Two things led EQT Ventures to lead the €11.5 million seed round in Moralis in October 2021, according to Yao. One: the market opportunity. “We thought it was great market timing to launch a service like this,” she says. But the second was something more intangible. “They just have this insane personal drive and energy that is pretty contagious,” Yao explains. “That energy, combined with their skills and their visionary ability to articulate [their goals], makes them a rare animal in the entrepreneurial world.” Many founders can build a differentiated product, build a community, or have the visionary skills to build a world-leading brand. But, says Yao, few have all three.
That contagious effervescence has led Moralis to gain more than 120,000 developers in less than six months. In the buzziest of buzzword-led industries, Moralis is inspiring people to adopt its tools wholeheartedly.
Liljeqvist and Martinsson could quite easily have gained funding from within the crypto community, but deliberately chose the venture capital world because they wanted more than money: they wanted knowledge. “They were looking for more generalist top tier investors to bring company building expertise around the table, and help them build not just a large crypto business, but a large global business, and we were very happy to play that role for them,” says Yao.
But despite that seriousness, the founding team don’t see what they’re doing as work. “Of course, it’s very difficult sometimes,” admits Liljeqvist. “And there are many, many times it’s very challenging, but it’s part of the game. This whole space is so exciting, you can’t see this space as work if you’re in Web3.” That excitement and momentum have a halo effect for Moralis: as passionate as the founding team are, so are many others — and they want to come and join the company to develop further tools.

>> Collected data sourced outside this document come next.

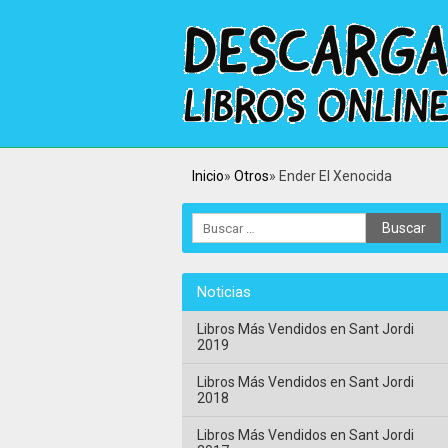
Inicio
Otros
Ender El Xenocida
Noticias
Libros Más Vendidos en Sant Jordi
2019
Libros Más Vendidos en Sant Jordi
2018
Libros Más Vendidos en Sant Jordi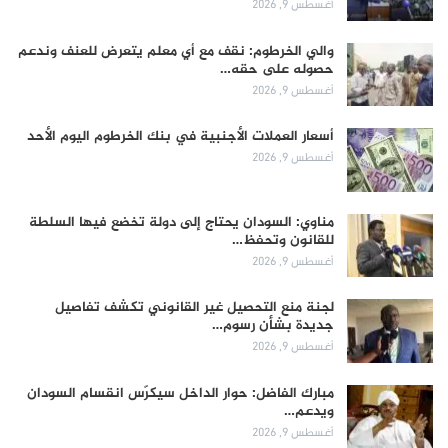
أغسطس 9, 2026
والي الخرطوم: نقف مع أي معلم يتعرض للعنف وندعم
حصوله على حقه…
أغسطس 9, 2026
أسعار العملات الأجنبية في بنك الخرطوم اليوم الأحد
أغسطس 9, 2026
مناوي: السودان يحتاج إلى دولة تخضع فيها السلطة
للقانون وتحفظ…
أغسطس 9, 2026
لجنة منع التحصيل غير القانوني تكشف تفاصيل
جديدة بشأن رسوم…
أغسطس 9, 2026
مبارك الفاضل: حوار الداخل سيكرّس انقسام السودان
ويدعم…
أغسطس 9, 2026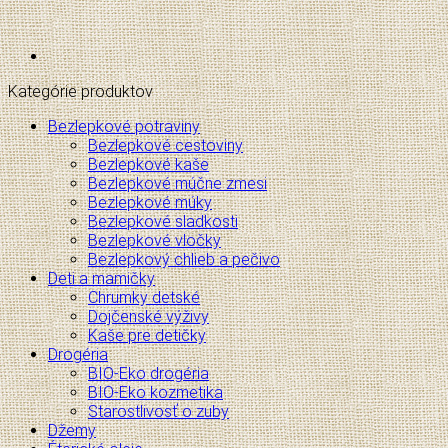
Kategórie produktov
Bezlepkové potraviny
Bezlepkové cestoviny
Bezlepkové kaše
Bezlepkové múčne zmesi
Bezlepkové múky
Bezlepkové sladkosti
Bezlepkové vločky
Bezlepkový chlieb a pečivo
Deti a mamičky
Chrumky detské
Dojčenské výživy
Kaše pre detičky
Drogéria
BIO-Eko drogéria
BIO-Eko kozmetika
Starostlivosť o zuby
Džemy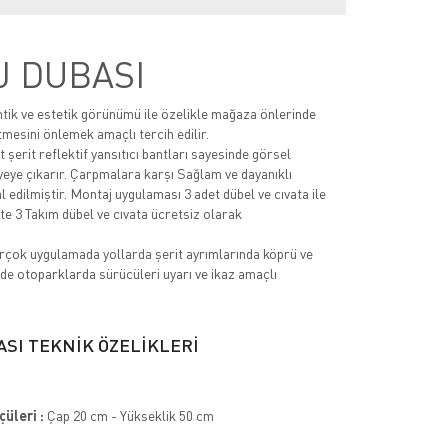
J DUBASI
ntik ve estetik görünümü ile özelikle mağaza önlerinde
tmesini önlemek amaçlı tercih edilir.
 şerit reflektif yansıtıcı bantları sayesinde görsel
iyeye çıkarır. Çarpmalara karşı Sağlam ve dayanıklı
edilmiştir. Montaj uygulaması 3 adet dübel ve cıvata ile
şte 3 Takım dübel ve cıvata ücretsiz olarak
irçok uygulamada yollarda şerit ayrımlarında köprü ve
nde otoparklarda sürücüleri uyarı ve ikaz amaçlı
ASI TEKNİK ÖZELİKLERİ
üleri :
Çap 20 cm - Yükseklik 50 cm
g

Currently, Moralis has 67 employees spread across 34 different countries, covering every time zone possible. The level of staffing — combined with Liljeqvist and Martinsson’s own work ethic — mean that things never stand still for long.
The smart money wouldn’t bet against Moralis: when they took in the funding led by EQT, they had just a few thousand developers. “The reason why we were able to grow so quickly is in part driven by our ability to be nimble, being able to support more chains is a strong force driving user adoption,” says Liljeqvist. “It’s all about unlocking the roadmap faster.” Funding allows that to happen, speeding up the cycle of iteration. “But it’s not only about the cash,” explains Martinsson. “It’s also about how to deploy that cash in an efficient way. And we believe we’ve got a ton of help when it comes to that.”
Those plans to build Moralis further involve reaching that million-developer mark, and in time, monetising the company. “That comes after we’ve made Moralis into the standard for Dapps, where it’s widely used in this industry,” says Martinsson.